For Richer and For Richer

Picking this one up from Manila Standard for my own handy ref. I am sure it's fine by MS and my long time fave writer Emil Jurado.

AS A Filipino, I feel proud that three of my countrymen are among the 793 billionaires, by Forbes Magazine, namely: Lucio Tan at $1.7 billion (no. 451); Henry Sy and family, $1.5 billion (no. 512); and Jaime Zobel de Ayala and family, $1.3 billion (no. 606).

Lucio Tan, known as the tobacco and brewery king and owner of Philippine Airlines, and other interests in hotels, academe, made his empire through hard work, patience, fortitude and discipline, and so did Henry Sy, the biggest retail tycoon, in banking, property development and other interests.

Don Jaime Zobel de Ayala may have been born into it, but his empire in property development, banking, malls, automotive and others were the result of a vision for enterprise, and because his two sons, Jaime and Fernando, share the same work ethic and vision as their father.

For the Philippines, regarded as a poor country, to produce three billionaires, is something to be proud of.

* * *

There is, however, one Filipino, who is totally unknown to many, who may have been missed by Forbes Magazine among its list of billionaires. This Filipino with his Filipino wife, now a Fil-Am living at Atherton, California in a $20 million house (Bill Gates, the no. 1 in the list at more than $50 billion has a $50 million house in Seattle), is estimated to have a $5 billion fortune, according to those who knew him, because of a computer chip he invented used by every computer you buy.

His name is Conrado “Dado” Banatao, born in an Ibanag barangay called Maladbac at the town of Iguig, north of Tuguegarao, Cagayan province, who had to work as a parish priest sacristan to be able to pay for his tuition and other needs to be able to study at the Ateneo de Tuguegarao.

According to lawyer-sportsman-businessman “Boy” Reyno, who knew him in school, Banatao belonged to “Class C” of average students. After graduation in 1961, he went on to study electrical engineering at Mapua Institute of Technology after which he was hired by PAL and worked in California. Soon enough, Banatao worked at the Silicon Valley where he made his fortune.

Banatao flies his two Lear Jets to New York and other US capitals and has about 20 venture capital firms to his name. He is relatively unknown, because he doesn’t go around publicizing his name. He had been to the Philippines several times, trying to interest tycoons like Jaime Zobel de Ayala to join hands with him. In fact, he’s a trustee of Ayala International.

Bank and insurance taipan Al Yuchengco wanted Banatao to be his partner at Mapua, but the latter declined because he had no time for the academe. However, Banatao is willing to share with Filipinos his experience. He has been donating a lot to worthwhile Filipino projects.

Banatao’s story could well go down in Philippine history as the story of a poor boy who worked real hard, had a vision, patience, fortitude and discipline and would well be the richest Filipino alive, but is never mentioned by Forbes.

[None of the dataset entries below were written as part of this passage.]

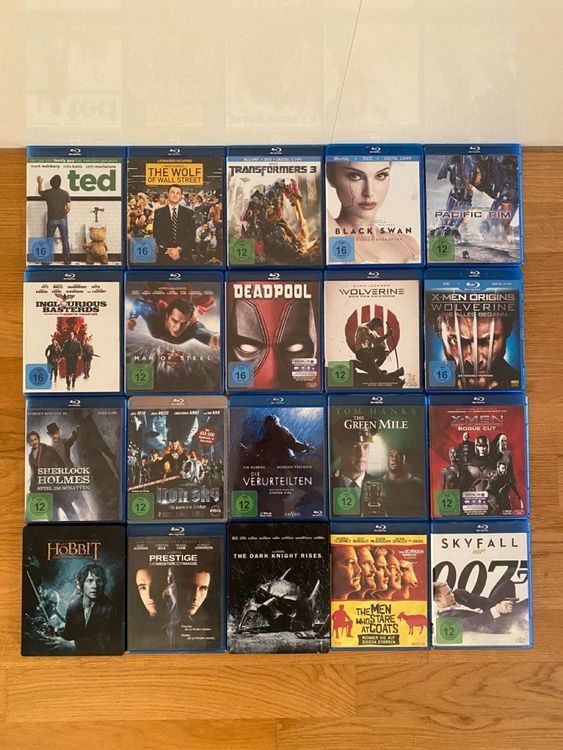 The image size is (563, 750). What are the coordinates of `bottom row of dvds` in the screenshot? It's located at (72, 588), (177, 589), (257, 594), (378, 595), (463, 600). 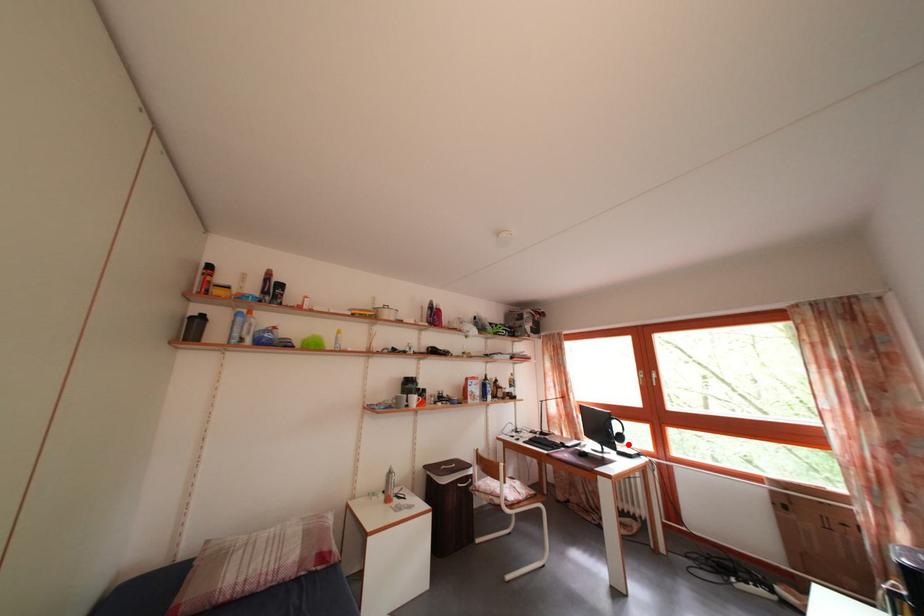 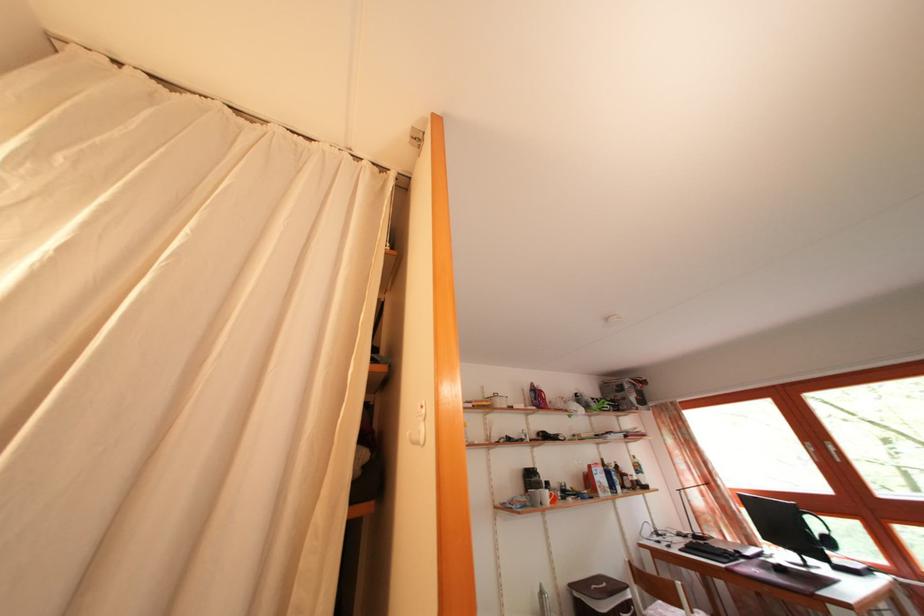 Find the pixel in the second image that matches the highlighted location in the first image.

(837, 549) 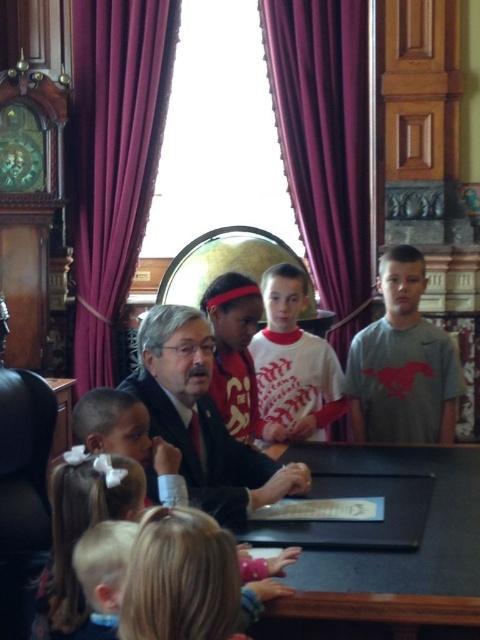 You are a photographer taking a group photo of the black suit at center and the blonde hair with bow at lower left. Which object should you focus on first to ensure they are both in frame?

You should focus on the black suit at center first because it is wider than the blonde hair with bow at lower left, so it requires more space in the frame.

You are a photographer setting up for a group photo. You need to position yourself so that both the purple velvet curtain at left and the purple velvet curtain at upper center are in your frame. Which curtain should you move closer to the camera to ensure both are visible without moving the camera?

The purple velvet curtain at left is already closer to the viewer than the purple velvet curtain at upper center. To ensure both are visible without moving the camera, you should move the purple velvet curtain at upper center closer to the camera so it aligns with the distance of the purple velvet curtain at left. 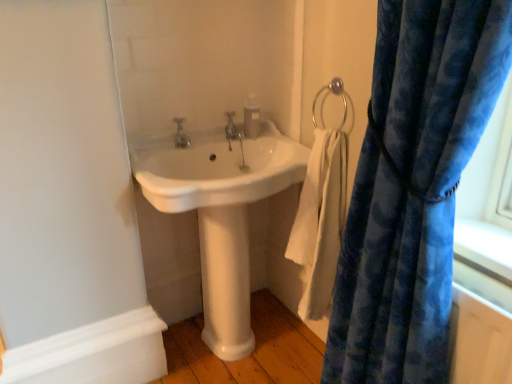 Question: Considering the relative sizes of white cotton towel at lower right and velvety blue curtain at right in the image provided, is white cotton towel at lower right shorter than velvety blue curtain at right?

Choices:
 (A) yes
 (B) no

Answer: (A)

Question: Is white cotton towel at lower right outside of velvety blue curtain at right?

Choices:
 (A) no
 (B) yes

Answer: (B)

Question: Does white cotton towel at lower right appear on the right side of velvety blue curtain at right?

Choices:
 (A) yes
 (B) no

Answer: (B)

Question: Can you confirm if white cotton towel at lower right is taller than velvety blue curtain at right?

Choices:
 (A) no
 (B) yes

Answer: (A)

Question: Would you consider white cotton towel at lower right to be distant from velvety blue curtain at right?

Choices:
 (A) no
 (B) yes

Answer: (A)

Question: Considering the positions of point (256, 183) and point (178, 135), is point (256, 183) closer or farther from the camera than point (178, 135)?

Choices:
 (A) closer
 (B) farther

Answer: (A)

Question: From the image's perspective, is white glossy sink at center located above or below matte silver faucet at center, which is the second tap from right to left?

Choices:
 (A) below
 (B) above

Answer: (A)

Question: In the image, is white glossy sink at center positioned in front of or behind matte silver faucet at center, which is the first tap from front to back?

Choices:
 (A) front
 (B) behind

Answer: (A)

Question: In terms of width, does white glossy sink at center look wider or thinner when compared to matte silver faucet at center, marked as the 1th tap in a left-to-right arrangement?

Choices:
 (A) thin
 (B) wide

Answer: (B)

Question: Relative to polished chrome faucet at center, positioned as the 2th tap in left-to-right order, is white cotton towel at lower right in front or behind?

Choices:
 (A) behind
 (B) front

Answer: (B)

Question: From a real-world perspective, is white cotton towel at lower right positioned above or below polished chrome faucet at center, arranged as the 2th tap when viewed from the front?

Choices:
 (A) below
 (B) above

Answer: (A)

Question: In terms of width, does white cotton towel at lower right look wider or thinner when compared to polished chrome faucet at center, positioned as the 2th tap in left-to-right order?

Choices:
 (A) wide
 (B) thin

Answer: (A)

Question: Is white cotton towel at lower right spatially inside polished chrome faucet at center, the first tap from the right, or outside of it?

Choices:
 (A) inside
 (B) outside

Answer: (B)

Question: From the image's perspective, relative to white cotton towel at lower right, is translucent plastic soap dispenser at upper center above or below?

Choices:
 (A) below
 (B) above

Answer: (B)

Question: Would you say translucent plastic soap dispenser at upper center is inside or outside white cotton towel at lower right?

Related story here and here.

And lemme b-quote Ms. Celis from here.

I’ve turned my files upside down, inside out but couldn’t find the clipping I kept of the Forbes list of 40th richest Filipinos.

There are a number of businessmen involved in sports there and I wanted to write about them, except that I couldn’t remember their exact placings. All I recall is that Don Jaime Zobel de Ayala, who used to have significant investments in Purefoods and Shell, and used to root for these teams, is the richest man in the Philippines as of last year.

SM’s Henry Sy is second, but he’s not directly involved in sports, although his Mall of Asia in Pasay City has an ice skating rink. Third richest is Lucio Tan Sr. who used to own the Tanduay franchise in the PBA. The (John) Gokongwei family, ranked somewhere in the middle, owned the league’s Presto franchise which was sold to Sta. Lucia Realty more than 10 years ago.

The other sportsmen in the list are Ricky Razon of ICTSI who used to own a team in the PBL and Eduardo “Danding” Cojuangco of San Miguel Corp. Formerly the project director for basketball, Danding bankrolled the NCC national team, that won the ABC and Jones Cup titles in ’85 and ’86 respectively. A generous patron of different sports, Danding currently owns three teams in the PBA and one in the Philippine Basketball League.

Both Razon and Cojuangco are in the upper half of the list, if I remember correctly.

The big surprise was Alaska team owner Wilfred Steven Uytengsu, who was ranked a few notches higher than Talk ‘N Text team owner Manny V. Pangilinan.